Exact transcription with no images: write out all of the entries below.

* Stored entries:
■ ■ ■ ■ ■

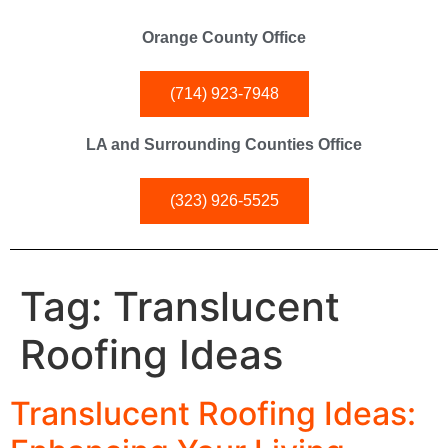
Orange County Office
(714) 923-7948
LA and Surrounding Counties Office
(323) 926-5525
Tag:
Translucent
Roofing Ideas
Translucent Roofing Ideas:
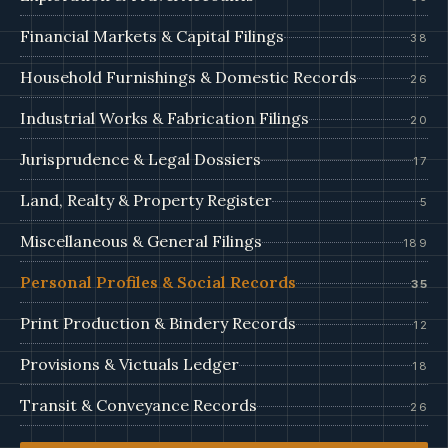
Financial Markets & Capital Filings
38
Household Furnishings & Domestic Records
26
Industrial Works & Fabrication Filings
20
Jurisprudence & Legal Dossiers
17
Land, Realty & Property Register
5
Miscellaneous & General Filings
189
Personal Profiles & Social Records
35
Print Production & Bindery Records
12
Provisions & Victuals Ledger
18
Transit & Conveyance Records
26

■ ■ ■ ■ ■

* RESULT OF THIS TASK:
Orange County Office
(714) 923-7948
LA and Surrounding Counties Office
(323) 926-5525
Tag:
Translucent
Roofing Ideas
Translucent Roofing Ideas:
Financial Markets & Capital Filings
38
Household Furnishings & Domestic Records
26
Industrial Works & Fabrication Filings
20
Jurisprudence & Legal Dossiers
17
Land, Realty & Property Register
5
Miscellaneous & General Filings
189
Personal Profiles & Social Records
35
Print Production & Bindery Records
12
Provisions & Victuals Ledger
18
Transit & Conveyance Records
26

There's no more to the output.